The Vikings used a non-standardized alphabet they incised on rune stones. The inscriptions on the stones were runic alphabets (6.17) and based on older Germanic languages before the Latin alphabet. The angular letters (6.18) do not have any horizontal or vertical strokes. The Vikings discovered that if they carved angular letters into wood or stone, the material would not split. Little remains of the runic language written on paper, but thousands of stones can be found with the incised letters wherever the Vikings lived. Some of the stones described battles, people who participated in the battles or contained bragging rights. The majority of information known about the Vikings comes from writings by other cultures they encountered during their travels.
A rune stone was inscribed in red paint.
The movement and territorial expansion of the Vikings was undoubtedly enabled by their skill in constructing highly crafted ships. The ships were built in many sizes for different uses and included the best-known longship. Longships (6.19) were designed for speed and agility, exploring, and warfare. Propulsion was achieved through a combination of oars and sails to take advantage of the wind and manpower. The longship had a narrow hull and shallow draft (6.20), allowing the Vikings to sail into shallow waters. For trade, they used bigger, wider merchant ships with a deeper draught and fewer oars, creating a larger space to store merchandise.
Ships were so crucial to the Vikings; they used the ships as tombs for men of high status. The ships constructed from wood was a readily available resource in the north. Building with overlapping planks (6.21) riveted together gave strength to the keel. The planks are from large, old-growth oak trees capable of producing long pieces of wood. The planks cut from the tree wood were split, sometimes as thin as two inches.

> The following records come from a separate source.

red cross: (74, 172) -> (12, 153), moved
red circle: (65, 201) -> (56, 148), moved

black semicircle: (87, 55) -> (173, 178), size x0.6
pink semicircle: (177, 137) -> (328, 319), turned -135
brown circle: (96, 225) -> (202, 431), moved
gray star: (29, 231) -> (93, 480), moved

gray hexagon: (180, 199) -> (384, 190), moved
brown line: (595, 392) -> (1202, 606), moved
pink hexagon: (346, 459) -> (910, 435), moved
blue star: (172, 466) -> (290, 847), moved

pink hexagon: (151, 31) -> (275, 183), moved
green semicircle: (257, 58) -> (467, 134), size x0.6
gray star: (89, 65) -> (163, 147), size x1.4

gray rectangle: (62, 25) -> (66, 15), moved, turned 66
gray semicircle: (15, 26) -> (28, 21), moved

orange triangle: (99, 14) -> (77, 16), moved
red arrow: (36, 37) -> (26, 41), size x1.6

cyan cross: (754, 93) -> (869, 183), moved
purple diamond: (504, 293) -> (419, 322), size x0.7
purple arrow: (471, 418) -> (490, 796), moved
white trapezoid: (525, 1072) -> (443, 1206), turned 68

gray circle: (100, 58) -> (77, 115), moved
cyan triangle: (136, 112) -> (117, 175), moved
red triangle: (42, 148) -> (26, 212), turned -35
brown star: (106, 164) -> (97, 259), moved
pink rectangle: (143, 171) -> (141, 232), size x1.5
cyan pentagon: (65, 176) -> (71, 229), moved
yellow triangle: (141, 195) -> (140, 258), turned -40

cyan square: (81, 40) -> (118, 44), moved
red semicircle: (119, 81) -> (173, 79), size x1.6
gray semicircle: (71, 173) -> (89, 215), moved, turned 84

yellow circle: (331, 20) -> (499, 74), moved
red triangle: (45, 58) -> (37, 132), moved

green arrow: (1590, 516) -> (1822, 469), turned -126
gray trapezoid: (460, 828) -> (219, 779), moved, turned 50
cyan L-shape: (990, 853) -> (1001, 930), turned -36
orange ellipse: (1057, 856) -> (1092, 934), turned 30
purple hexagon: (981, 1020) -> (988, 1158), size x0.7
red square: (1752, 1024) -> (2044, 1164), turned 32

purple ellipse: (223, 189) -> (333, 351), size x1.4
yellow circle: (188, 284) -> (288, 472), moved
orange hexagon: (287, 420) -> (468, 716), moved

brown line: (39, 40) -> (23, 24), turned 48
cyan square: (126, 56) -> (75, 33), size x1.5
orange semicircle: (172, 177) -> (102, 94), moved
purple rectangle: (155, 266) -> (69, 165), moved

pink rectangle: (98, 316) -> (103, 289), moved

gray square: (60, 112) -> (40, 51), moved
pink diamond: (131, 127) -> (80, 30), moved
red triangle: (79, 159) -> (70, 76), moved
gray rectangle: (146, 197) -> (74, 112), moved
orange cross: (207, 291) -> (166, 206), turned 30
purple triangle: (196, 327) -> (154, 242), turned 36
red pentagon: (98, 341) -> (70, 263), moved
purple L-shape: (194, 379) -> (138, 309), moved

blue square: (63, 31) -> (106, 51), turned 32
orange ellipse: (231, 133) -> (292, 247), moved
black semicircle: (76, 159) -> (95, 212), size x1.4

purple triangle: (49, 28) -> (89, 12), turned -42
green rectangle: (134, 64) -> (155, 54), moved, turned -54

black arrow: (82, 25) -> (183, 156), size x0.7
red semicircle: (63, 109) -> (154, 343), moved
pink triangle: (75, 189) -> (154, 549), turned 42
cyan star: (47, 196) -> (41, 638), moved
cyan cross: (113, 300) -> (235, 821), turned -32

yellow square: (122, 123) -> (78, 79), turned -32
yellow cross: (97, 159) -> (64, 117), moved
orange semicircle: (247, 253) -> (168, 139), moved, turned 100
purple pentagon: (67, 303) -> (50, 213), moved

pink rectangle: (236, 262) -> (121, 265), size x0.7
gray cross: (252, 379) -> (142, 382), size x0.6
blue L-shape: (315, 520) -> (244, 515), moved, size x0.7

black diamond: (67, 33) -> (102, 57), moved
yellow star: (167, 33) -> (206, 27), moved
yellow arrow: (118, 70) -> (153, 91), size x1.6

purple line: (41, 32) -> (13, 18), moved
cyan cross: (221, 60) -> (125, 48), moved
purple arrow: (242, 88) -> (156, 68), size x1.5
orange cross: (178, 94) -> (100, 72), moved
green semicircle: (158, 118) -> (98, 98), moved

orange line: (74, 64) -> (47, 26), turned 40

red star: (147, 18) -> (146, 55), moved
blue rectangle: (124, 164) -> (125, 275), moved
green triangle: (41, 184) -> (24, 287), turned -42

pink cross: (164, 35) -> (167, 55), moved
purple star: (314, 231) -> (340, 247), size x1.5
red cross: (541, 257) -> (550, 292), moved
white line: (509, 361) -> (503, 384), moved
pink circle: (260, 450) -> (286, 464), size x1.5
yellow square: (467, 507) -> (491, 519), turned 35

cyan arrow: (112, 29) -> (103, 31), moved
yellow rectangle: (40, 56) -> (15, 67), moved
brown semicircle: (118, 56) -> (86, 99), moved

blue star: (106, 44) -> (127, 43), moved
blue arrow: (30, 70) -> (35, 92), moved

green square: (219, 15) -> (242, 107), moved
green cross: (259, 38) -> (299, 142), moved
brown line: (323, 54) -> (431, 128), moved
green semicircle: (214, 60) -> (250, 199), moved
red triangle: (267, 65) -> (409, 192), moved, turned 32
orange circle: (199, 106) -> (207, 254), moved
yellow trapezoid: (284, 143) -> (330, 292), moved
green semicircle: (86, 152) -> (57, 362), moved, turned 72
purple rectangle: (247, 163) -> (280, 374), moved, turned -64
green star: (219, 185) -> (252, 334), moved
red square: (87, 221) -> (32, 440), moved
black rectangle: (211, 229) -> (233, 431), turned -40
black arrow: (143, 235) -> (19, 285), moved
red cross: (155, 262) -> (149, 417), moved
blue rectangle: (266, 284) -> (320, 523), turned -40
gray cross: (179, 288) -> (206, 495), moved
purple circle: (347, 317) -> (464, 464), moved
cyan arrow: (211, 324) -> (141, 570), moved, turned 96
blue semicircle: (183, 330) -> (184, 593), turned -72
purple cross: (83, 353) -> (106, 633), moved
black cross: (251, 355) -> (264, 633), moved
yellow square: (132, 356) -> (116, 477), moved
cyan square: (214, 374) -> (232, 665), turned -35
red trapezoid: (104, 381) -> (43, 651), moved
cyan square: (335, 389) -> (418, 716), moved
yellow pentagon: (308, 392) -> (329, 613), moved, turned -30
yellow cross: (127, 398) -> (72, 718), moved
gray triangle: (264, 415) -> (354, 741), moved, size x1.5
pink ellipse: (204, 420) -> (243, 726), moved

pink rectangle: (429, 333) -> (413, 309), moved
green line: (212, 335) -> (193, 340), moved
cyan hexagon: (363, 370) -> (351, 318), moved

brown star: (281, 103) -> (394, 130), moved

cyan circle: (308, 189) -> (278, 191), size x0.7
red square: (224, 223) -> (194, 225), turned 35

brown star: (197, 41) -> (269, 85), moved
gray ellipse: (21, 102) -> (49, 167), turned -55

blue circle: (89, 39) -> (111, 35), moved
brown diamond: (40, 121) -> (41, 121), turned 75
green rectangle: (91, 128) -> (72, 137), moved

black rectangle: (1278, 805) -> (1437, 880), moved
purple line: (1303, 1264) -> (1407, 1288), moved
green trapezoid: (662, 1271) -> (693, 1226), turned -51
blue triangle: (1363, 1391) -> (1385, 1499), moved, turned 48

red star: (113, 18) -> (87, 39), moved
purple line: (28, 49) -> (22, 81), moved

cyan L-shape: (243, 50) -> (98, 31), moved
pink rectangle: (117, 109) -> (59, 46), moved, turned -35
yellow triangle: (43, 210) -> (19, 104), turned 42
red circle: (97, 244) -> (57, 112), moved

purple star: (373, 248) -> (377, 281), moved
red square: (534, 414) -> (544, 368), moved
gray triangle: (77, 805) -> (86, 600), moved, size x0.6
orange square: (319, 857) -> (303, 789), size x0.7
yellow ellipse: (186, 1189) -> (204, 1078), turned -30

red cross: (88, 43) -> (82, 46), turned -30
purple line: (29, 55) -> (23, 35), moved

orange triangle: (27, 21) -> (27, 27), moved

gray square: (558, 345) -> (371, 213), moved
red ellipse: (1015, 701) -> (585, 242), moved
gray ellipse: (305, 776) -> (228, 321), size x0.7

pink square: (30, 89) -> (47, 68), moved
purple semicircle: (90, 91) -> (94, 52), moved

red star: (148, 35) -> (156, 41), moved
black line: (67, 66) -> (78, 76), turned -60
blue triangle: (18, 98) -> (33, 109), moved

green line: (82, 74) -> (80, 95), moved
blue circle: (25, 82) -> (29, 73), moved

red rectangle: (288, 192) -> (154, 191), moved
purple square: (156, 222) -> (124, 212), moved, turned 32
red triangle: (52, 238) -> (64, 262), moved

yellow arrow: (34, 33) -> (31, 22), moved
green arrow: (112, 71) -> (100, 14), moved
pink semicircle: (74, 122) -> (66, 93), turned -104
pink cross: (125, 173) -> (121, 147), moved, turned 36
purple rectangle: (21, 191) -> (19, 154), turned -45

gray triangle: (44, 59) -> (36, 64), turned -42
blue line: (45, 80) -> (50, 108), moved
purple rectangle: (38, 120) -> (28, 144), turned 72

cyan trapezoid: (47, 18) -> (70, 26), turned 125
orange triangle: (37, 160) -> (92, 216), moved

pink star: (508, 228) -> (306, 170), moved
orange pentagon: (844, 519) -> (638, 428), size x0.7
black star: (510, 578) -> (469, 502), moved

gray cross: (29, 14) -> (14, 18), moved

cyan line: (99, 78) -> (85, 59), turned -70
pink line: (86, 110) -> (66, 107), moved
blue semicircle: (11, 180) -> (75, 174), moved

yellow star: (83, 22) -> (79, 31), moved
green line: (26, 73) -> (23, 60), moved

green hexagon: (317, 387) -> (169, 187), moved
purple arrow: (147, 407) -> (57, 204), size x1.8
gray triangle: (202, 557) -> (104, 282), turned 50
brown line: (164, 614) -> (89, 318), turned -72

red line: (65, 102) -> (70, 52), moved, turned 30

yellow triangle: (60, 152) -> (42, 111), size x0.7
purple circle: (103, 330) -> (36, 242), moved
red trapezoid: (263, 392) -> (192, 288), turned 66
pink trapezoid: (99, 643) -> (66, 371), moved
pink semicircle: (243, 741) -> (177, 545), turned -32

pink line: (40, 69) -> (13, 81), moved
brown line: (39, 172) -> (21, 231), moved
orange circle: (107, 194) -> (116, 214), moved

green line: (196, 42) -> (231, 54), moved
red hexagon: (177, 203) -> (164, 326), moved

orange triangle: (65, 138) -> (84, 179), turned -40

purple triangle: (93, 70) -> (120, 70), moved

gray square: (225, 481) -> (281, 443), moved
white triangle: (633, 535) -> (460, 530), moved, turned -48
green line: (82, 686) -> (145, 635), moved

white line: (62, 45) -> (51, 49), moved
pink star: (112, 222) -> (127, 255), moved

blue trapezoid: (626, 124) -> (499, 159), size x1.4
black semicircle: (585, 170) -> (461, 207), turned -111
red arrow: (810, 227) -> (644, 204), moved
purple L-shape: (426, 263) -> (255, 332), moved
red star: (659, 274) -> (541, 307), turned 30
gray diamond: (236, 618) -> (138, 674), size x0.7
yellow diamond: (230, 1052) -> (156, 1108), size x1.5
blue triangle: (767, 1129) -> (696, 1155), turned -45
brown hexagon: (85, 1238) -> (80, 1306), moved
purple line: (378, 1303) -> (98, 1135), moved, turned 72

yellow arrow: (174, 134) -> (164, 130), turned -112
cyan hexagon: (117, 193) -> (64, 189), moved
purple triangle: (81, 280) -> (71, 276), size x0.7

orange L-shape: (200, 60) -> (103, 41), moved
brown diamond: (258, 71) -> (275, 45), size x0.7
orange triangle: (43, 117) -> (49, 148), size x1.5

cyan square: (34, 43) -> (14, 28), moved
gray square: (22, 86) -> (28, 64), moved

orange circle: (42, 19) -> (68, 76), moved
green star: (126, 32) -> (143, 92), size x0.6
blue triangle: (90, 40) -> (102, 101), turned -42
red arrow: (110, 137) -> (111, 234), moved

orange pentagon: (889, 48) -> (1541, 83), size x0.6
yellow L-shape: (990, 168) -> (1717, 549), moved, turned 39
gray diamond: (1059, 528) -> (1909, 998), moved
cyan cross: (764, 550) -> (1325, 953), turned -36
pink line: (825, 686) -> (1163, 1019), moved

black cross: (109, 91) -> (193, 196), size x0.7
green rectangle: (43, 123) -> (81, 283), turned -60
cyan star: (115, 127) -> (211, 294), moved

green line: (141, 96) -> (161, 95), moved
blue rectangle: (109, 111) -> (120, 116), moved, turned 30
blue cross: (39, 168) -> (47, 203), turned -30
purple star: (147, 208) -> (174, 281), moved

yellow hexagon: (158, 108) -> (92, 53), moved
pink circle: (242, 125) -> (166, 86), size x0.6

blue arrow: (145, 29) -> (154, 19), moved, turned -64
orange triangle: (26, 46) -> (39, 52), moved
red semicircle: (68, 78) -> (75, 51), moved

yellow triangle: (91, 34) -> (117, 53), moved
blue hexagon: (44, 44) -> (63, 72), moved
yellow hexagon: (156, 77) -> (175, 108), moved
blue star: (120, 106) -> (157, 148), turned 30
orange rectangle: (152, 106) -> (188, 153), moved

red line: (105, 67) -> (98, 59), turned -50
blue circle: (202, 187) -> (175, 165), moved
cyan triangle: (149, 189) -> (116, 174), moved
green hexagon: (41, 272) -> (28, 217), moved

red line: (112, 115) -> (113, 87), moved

On the oak keel (6.22), they riveted the planks with wrought-iron rivets, adding a tier of planks overlapping the one below, then caulking seams. Elaborately carved heads (6.23) of mythical animals, especially dragons, adorned the ends of the bow and stern, large continuous carvings of symbols decorated the keel.
Small sculptural Viking art made from leftover shipbuilding debris into small sculptural art resulting in a well-developed woodworking artisan craft. Wood was the primary choice of material, easy to carve and abundant; however, art also was created or carved with metal, stone, bone, and ivory.
The Vikings society divides into three classes of people; slaves, peasants, and aristocracy. The position in life dictated their clothes and jewelry, making it easy to identify the status of the person as the quality of wearable goods became one of the significant indicators of wealth. Women of status wore heavy necklaces and brooches with fancy openwork while men displayed rings on their arms and necks and added brooches with very long pins (6.24) to their clothing. Weapons highly decorated with gilding and jewels on the hilts and a corpse would be well dressed in proper jewelry before being buried.